Figure 4 features the top 10 relations with a maximal number of supporting sentences for three disease entities. Here, we present the results from pipelines that are dealing with disease entities (i.e., FooDis and ChemDis). For the “general cardiovascular disorders” entity, the pipelines extracted the relations “dietary vegetable-cause-general cardiovascular disorders”, “acid, saturated fatty-treat-general cardiovascular disorders”, “acid fatty polyunsaturated-cause-general cardiovascular disorders”, “cholesterol-treat-general cardiovascular disorders” due to the fact that the pipelines were not able to recognize that the sentences were referring to the reduction of these food or chemical entities affecting the disease development or treatment of the general cardiovascular disorders. This is also the reason for false positive relations extraction for the other two disease entities featured in the figure.
Figure 4
Top 10 “cause” and “treat” relations with maximal number of supporting sentences related to three disease entities: “general cardiovascular disorders”, “diabetes”, and “obesity”. The entities listed in the rows of the FooDis pipeline are food entities, while the entities listed in the rows of the ChemDis pipeline are chemical entities, that cause or treat the specified disease.
Use case: milk
For the use case related to the composition and health effects of milk, two highly-skilled domain experts evaluated the results from all three pipelines: a chemist and a food and nutritional scientist.
Domain expert evaluation
From the 33,111 processed abstracts related to the milk case study, the three pipelines extracted a total of 6792 relations, from which 5139 were evaluated by the two domain experts. We need to point out again that all extracted relations were provided to the domain experts, however, they evaluated only those relations for which they have domain expertise. Figure 5a features the number of relations extracted by each pipeline for the milk case study, and the number of relations the experts evaluated. The highest number of evaluated relations were the “contains” relations extracted by the FoodChem pipeline, and the experts were able to evaluate 96% of them (2849 out of 2754). The experts also evaluated 73% of the “treat” and 78% of the “cause” relations produced by the FooDis, 34% of the “cause” relations, and 35% of the “treat” relations produced by the ChemDis pipeline.
Figure 5
Number of extracted and evaluated relations and mean precision of each pipeline for the milk study. The plots have been generated using the plotly python library43, version 5.7.0.

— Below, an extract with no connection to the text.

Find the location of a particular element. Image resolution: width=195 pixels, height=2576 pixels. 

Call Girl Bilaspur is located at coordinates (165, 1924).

The mean precision for each of the five semantic relations for both domain experts is presented in Fig. 5b separately. In addition, we have also presented the mean precision for each type of relation by averaging the precision across both domain experts. From the figure, we can see that the first domain expert, who evaluated the relations which were supported by a single sentence, identified more incorrect relations than the second domain expert, who evaluated the relations supported by multiple sentences.

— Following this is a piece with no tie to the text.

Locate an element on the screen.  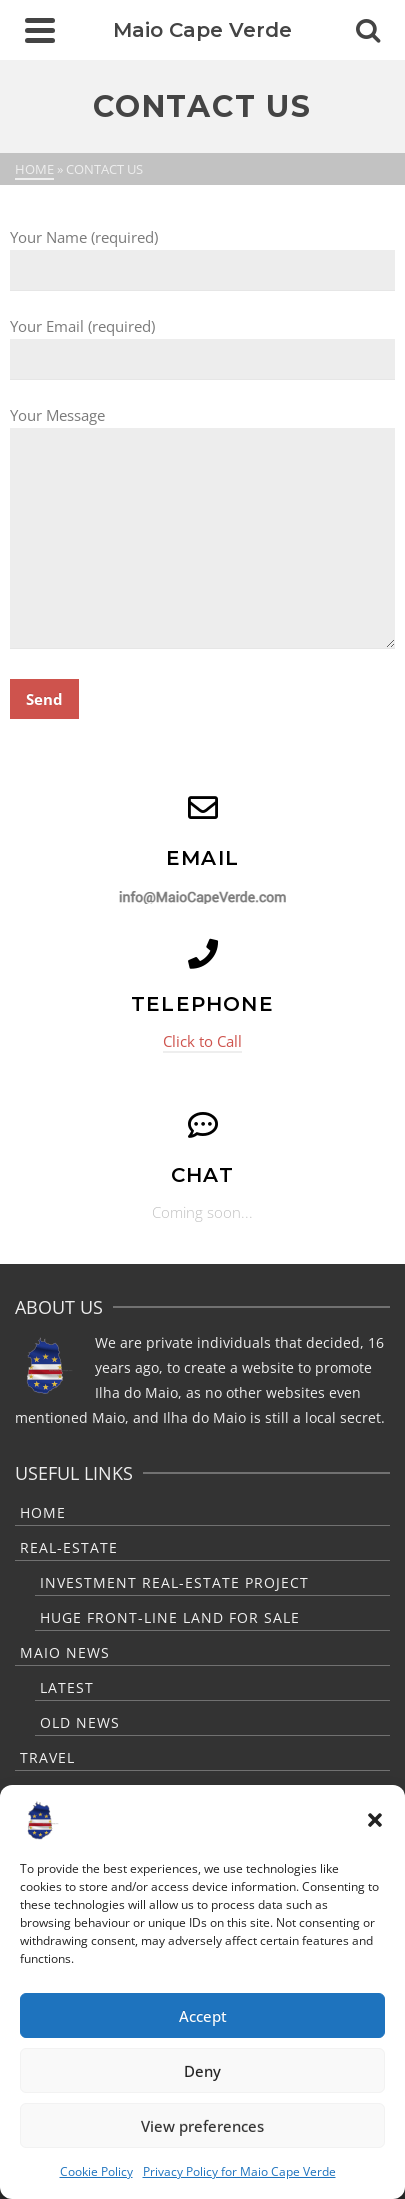
Click to Call is located at coordinates (202, 1041).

The overall mean precision for each of the five relations averaged across both domain experts are as follows:
0.51 for the “cause” relation extracted by the ChemDis pipeline,
0.79 for the “treat” relation extracted by the ChemDis pipeline,
0.65 for the “cause” relation extracted by the FooDis pipeline,
0.70 for the “treat” relation extracted by the FooDis pipeline,
0.70 for the “contains” relation extracted by the FoodChem pipeline.
The error analysis for the milk case study followed the same procedure as for the heart disease study and resulted in similar findings, presented in the Supplementary Materials.